_EXERCISE:_ Please print all of the records shown below, exactly as given.

_SOURCE INFORMATION:_
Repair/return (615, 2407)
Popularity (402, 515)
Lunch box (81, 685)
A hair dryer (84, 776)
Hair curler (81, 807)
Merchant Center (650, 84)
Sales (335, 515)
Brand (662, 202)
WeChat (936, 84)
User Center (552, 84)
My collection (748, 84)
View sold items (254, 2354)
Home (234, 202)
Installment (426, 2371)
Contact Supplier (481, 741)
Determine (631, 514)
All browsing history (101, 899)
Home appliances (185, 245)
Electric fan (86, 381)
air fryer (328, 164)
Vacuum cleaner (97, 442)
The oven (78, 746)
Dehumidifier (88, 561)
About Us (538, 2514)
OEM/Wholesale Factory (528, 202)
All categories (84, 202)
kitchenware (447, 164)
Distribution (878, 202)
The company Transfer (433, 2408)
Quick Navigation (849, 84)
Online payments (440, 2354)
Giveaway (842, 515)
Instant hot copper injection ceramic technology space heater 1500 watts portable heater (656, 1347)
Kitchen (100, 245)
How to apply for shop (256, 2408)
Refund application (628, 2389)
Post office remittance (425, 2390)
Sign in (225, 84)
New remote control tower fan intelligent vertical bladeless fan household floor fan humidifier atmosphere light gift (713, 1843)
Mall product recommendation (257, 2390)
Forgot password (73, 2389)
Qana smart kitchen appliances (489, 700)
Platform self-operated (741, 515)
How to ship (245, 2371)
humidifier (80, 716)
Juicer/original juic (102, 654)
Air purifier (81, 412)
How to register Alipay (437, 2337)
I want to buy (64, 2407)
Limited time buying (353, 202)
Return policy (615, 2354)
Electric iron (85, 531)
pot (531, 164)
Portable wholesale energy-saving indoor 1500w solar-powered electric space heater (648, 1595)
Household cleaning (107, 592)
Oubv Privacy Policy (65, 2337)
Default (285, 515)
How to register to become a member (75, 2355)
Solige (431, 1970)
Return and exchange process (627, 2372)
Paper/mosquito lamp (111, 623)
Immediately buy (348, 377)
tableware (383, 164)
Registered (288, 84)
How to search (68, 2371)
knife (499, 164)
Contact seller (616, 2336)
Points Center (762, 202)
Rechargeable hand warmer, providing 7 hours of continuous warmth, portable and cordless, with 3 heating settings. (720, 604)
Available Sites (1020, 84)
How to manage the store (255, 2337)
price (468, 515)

_ANSWER BOX:_
Repair/return (615, 2407)
Popularity (402, 515)
Lunch box (81, 685)
A hair dryer (84, 776)
Hair curler (81, 807)
Merchant Center (650, 84)
Sales (335, 515)
Brand (662, 202)
WeChat (936, 84)
User Center (552, 84)
My collection (748, 84)
View sold items (254, 2354)
Home (234, 202)
Installment (426, 2371)
Contact Supplier (481, 741)
Determine (631, 514)
All browsing history (101, 899)
Home appliances (185, 245)
Electric fan (86, 381)
air fryer (328, 164)
Vacuum cleaner (97, 442)
The oven (78, 746)
Dehumidifier (88, 561)
About Us (538, 2514)
OEM/Wholesale Factory (528, 202)
All categories (84, 202)
kitchenware (447, 164)
Distribution (878, 202)
The company Transfer (433, 2408)
Quick Navigation (849, 84)
Online payments (440, 2354)
Giveaway (842, 515)
Instant hot copper injection ceramic technology space heater 1500 watts portable heater (656, 1347)
Kitchen (100, 245)
How to apply for shop (256, 2408)
Refund application (628, 2389)
Post office remittance (425, 2390)
Sign in (225, 84)
New remote control tower fan intelligent vertical bladeless fan household floor fan humidifier atmosphere light gift (713, 1843)
Mall product recommendation (257, 2390)
Forgot password (73, 2389)
Qana smart kitchen appliances (489, 700)
Platform self-operated (741, 515)
How to ship (245, 2371)
humidifier (80, 716)
Juicer/original juic (102, 654)
Air purifier (81, 412)
How to register Alipay (437, 2337)
I want to buy (64, 2407)
Limited time buying (353, 202)
Return policy (615, 2354)
Electric iron (85, 531)
pot (531, 164)
Portable wholesale energy-saving indoor 1500w solar-powered electric space heater (648, 1595)
Household cleaning (107, 592)
Oubv Privacy Policy (65, 2337)
Default (285, 515)
How to register to become a member (75, 2355)
Solige (431, 1970)
Return and exchange process (627, 2372)
Paper/mosquito lamp (111, 623)
Immediately buy (348, 377)
tableware (383, 164)
Registered (288, 84)
How to search (68, 2371)
knife (499, 164)
Contact seller (616, 2336)
Points Center (762, 202)
Rechargeable hand warmer, providing 7 hours of continuous warmth, portable and cordless, with 3 heating settings. (720, 604)
Available Sites (1020, 84)
How to manage the store (255, 2337)
price (468, 515)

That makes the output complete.